Il Welfare Community si presenta dunque come un sistema, che parte dalla valorizzazione della coesione sociale e della ricerca dell’inclusione per tutti i soggetti della comunità, modificando lo stesso modello di politica sociale tradizionalmente instauratosi tra istituzioni e società dei cittadini. Una scelta del genere comporta ovviamente uno sviluppo di orientamenti correttivi dei principi di deregulation e di privatizzazione esasperati troppo spesso invocati e generatori di una conflittualità sociale incontrollabile ed indifferente ad ogni considerazione di bene comune in una società democratica. In questa prospettiva anche le dimensioni volontarie e solidali – come una diversa organizzazione federale - diventano componente essenziale del Welfare Community.

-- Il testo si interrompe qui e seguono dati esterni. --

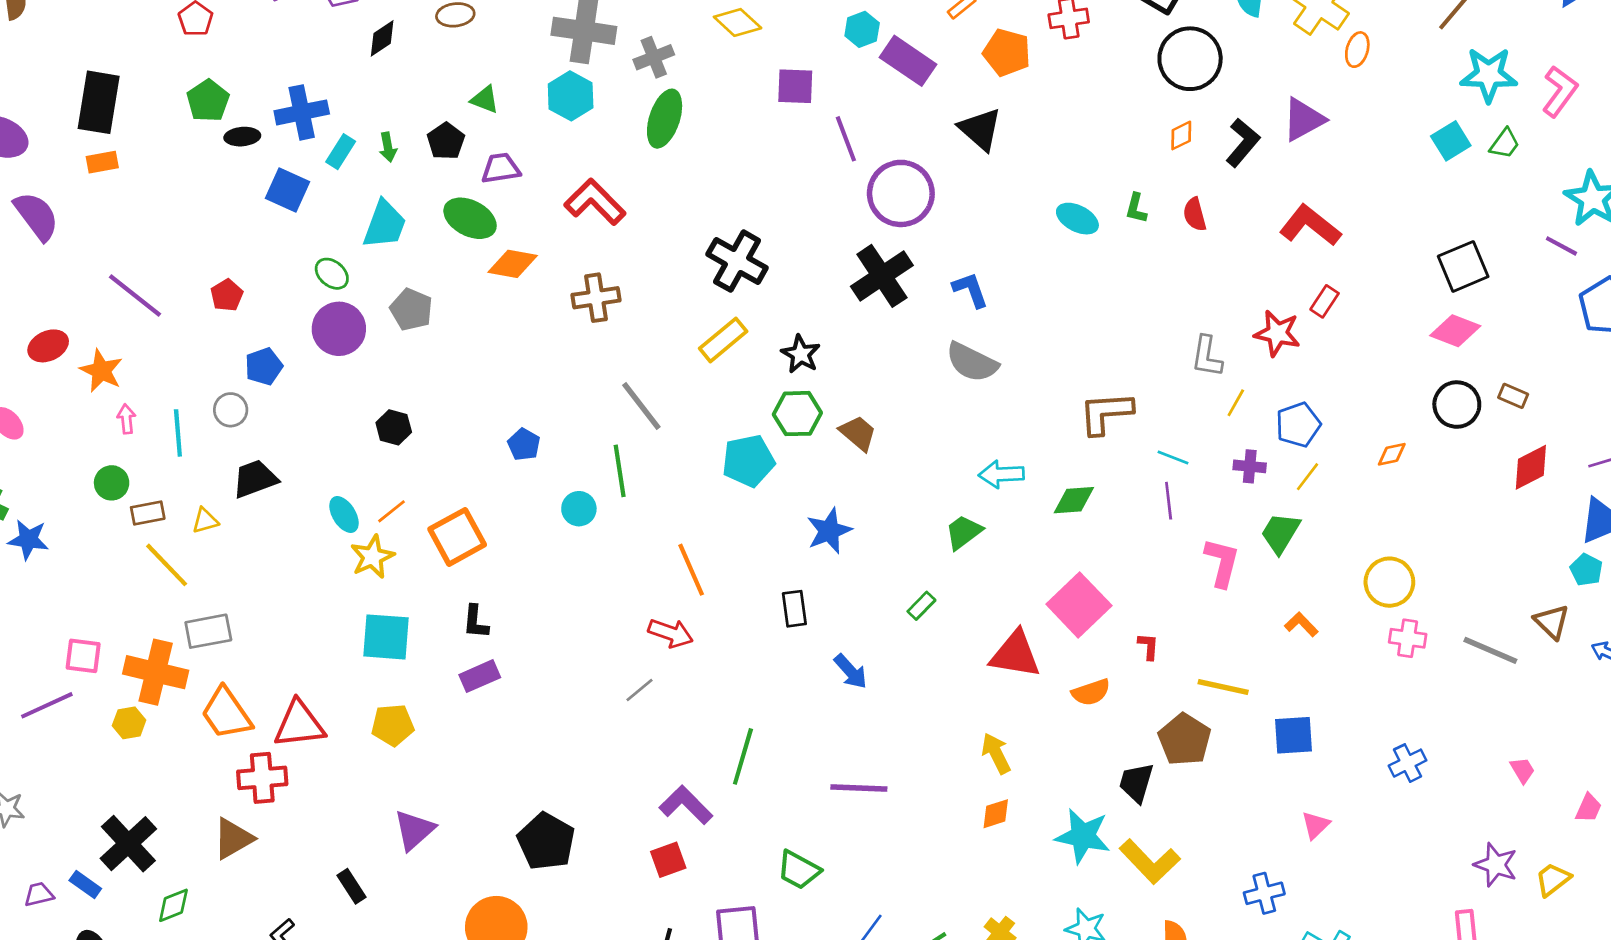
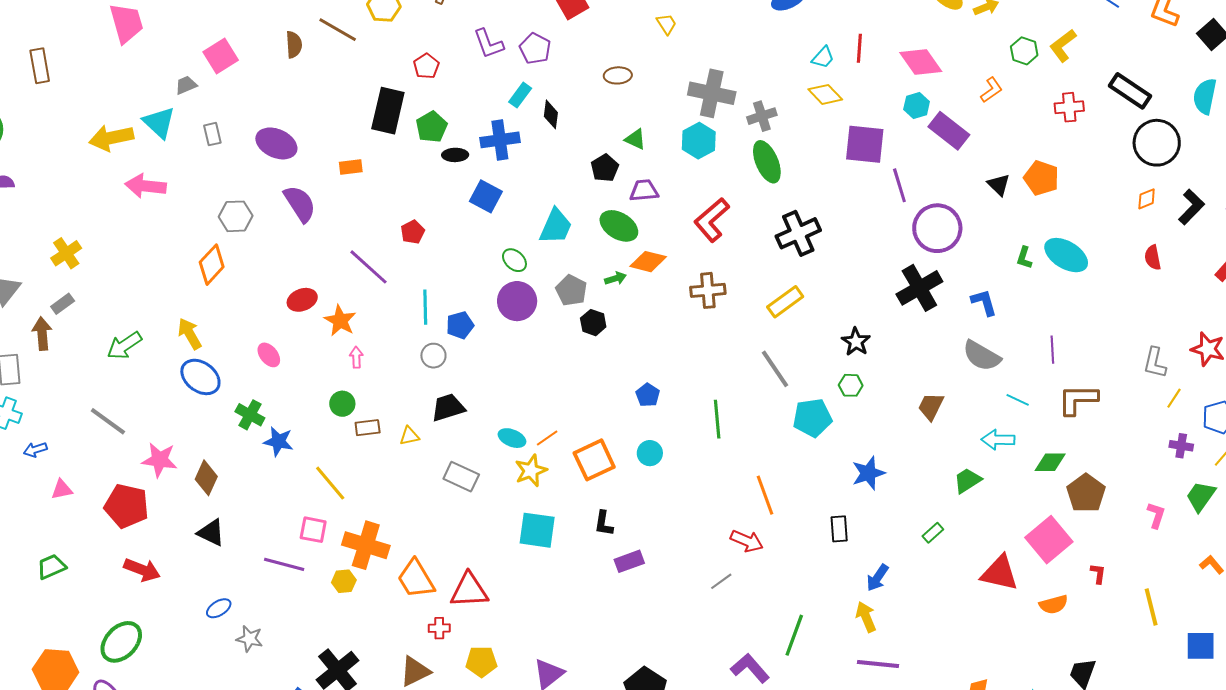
black diamond: (382, 38) -> (551, 114), moved, turned -52
orange pentagon: (1007, 53) -> (1041, 178), moved
purple square: (795, 86) -> (865, 144), size x1.4
black rectangle: (99, 102) -> (388, 111), moved
green ellipse: (665, 119) -> (767, 162), turned -45
black triangle: (980, 129) -> (999, 185), size x0.7
green arrow: (388, 147) -> (615, 278), moved, turned -100
cyan rectangle: (341, 152) -> (520, 95), moved
red L-shape: (595, 202) -> (712, 220), turned -90
green L-shape: (1136, 208) -> (1024, 258), moved
cyan ellipse: (1077, 219) -> (1066, 255), size x1.4
black cross: (737, 261) -> (798, 233), moved, turned 33
red pentagon: (227, 295) -> (413, 232), moved
yellow rectangle: (723, 340) -> (785, 302), moved
gray line: (641, 406) -> (775, 369), moved
green hexagon: (797, 414) -> (851, 385), size x0.7
black hexagon: (394, 427) -> (593, 323), moved
cyan line: (178, 433) -> (425, 307), moved
brown trapezoid: (858, 433) -> (931, 406), moved, turned -108
cyan line: (1173, 458) -> (1018, 400), moved
purple line: (1169, 501) -> (1052, 350), moved
cyan circle: (579, 509) -> (650, 453), moved
cyan ellipse: (344, 514) -> (512, 438), turned -40
pink L-shape: (1222, 562) -> (1156, 515), size x0.7
yellow line: (167, 565) -> (330, 483), moved
gray rectangle: (208, 631) -> (461, 477), moved, turned 32
blue arrow: (851, 671) -> (878, 578), turned 72
purple rectangle: (480, 676) -> (629, 561), moved
yellow line: (1223, 687) -> (1151, 607), turned 60
purple line: (47, 705) -> (284, 564), turned 36
yellow pentagon: (393, 725) -> (481, 662), moved
brown pentagon: (1185, 740) -> (1086, 493), moved
yellow arrow: (996, 753) -> (866, 617), moved
red cross: (262, 778) -> (439, 628), size x0.6

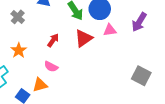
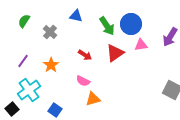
red arrow: (53, 40) -> (85, 55), turned 88
orange triangle: (40, 85) -> (93, 99), moved

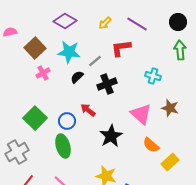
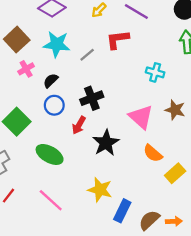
black semicircle: (77, 77) -> (51, 81), moved
black cross: (107, 84) -> (92, 98), moved
red arrow: (88, 110) -> (79, 125), moved, turned -98
blue circle: (67, 121) -> (54, 105), moved
green ellipse: (63, 146) -> (50, 154), turned -45

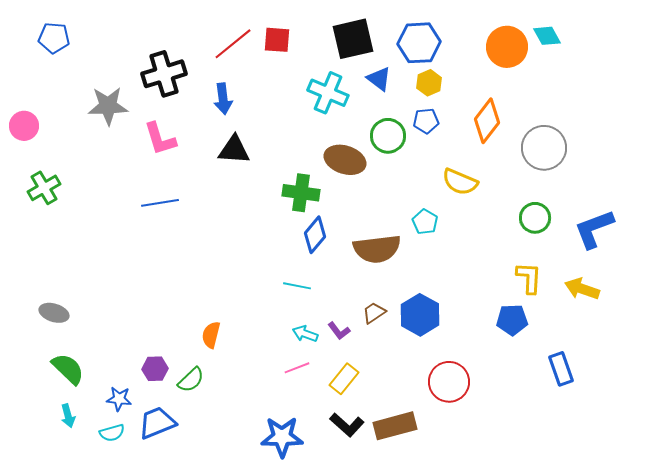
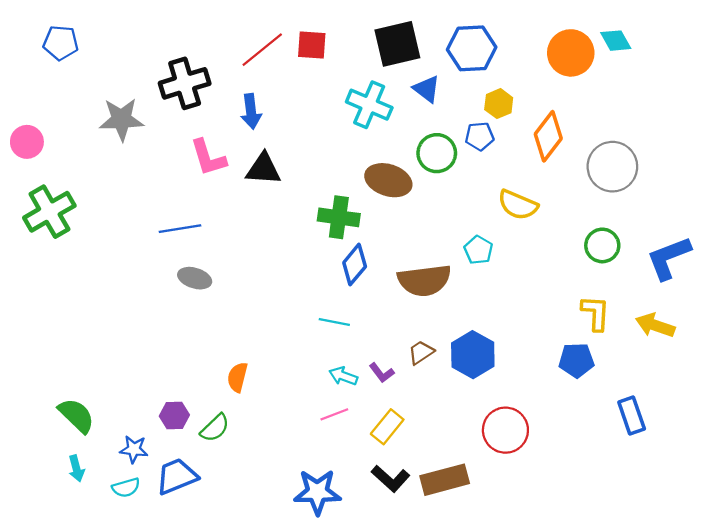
yellow hexagon: (429, 83) -> (499, 104), moved
pink L-shape: (160, 139) -> (208, 158), moved
green cross: (44, 188) -> (49, 212), size x1.4
gray ellipse: (54, 313) -> (195, 278), moved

Va forse aggiunto che inaspettatamente persino la stessa, aumentata consapevolezza della dimensione globale della cittadinanza e del mercato può giovare alla promozione di una inclusione sociale delle popolazioni temporaneamente o stabilmente insediate in nazioni diverse da quella d’origine. Ma vorrei sottolineare un punto essenziale delle trasformazioni che ci sono di fronte, e cioè l’aumento inatteso delle “nuove povertà” nell’intera Europa dei 27, riguardanti in grande percentuale gli anziani, le donne sole, i giovani a disagio o i portatori di handicap, gli immigrati e persino i lavoratori poveri, in specie quelli che subiscono una scarsa registrazione di periodi lavorativi diversi ed in differenti contesti (con prospettiva di povertà nell’età più avanzata). Tutto ciò conduce – proprio mentre si approntano misure continentali per contrastarla - ad una dilatazione dell’area della esclusione sociale: essa consisterà sempre più nell’essere privati dei legami sociali e delle opportunità di partecipazione alla vita comune, giacché povertà economica e materiale si saldano alla carenza di relazioni e di solidarietà reciproche.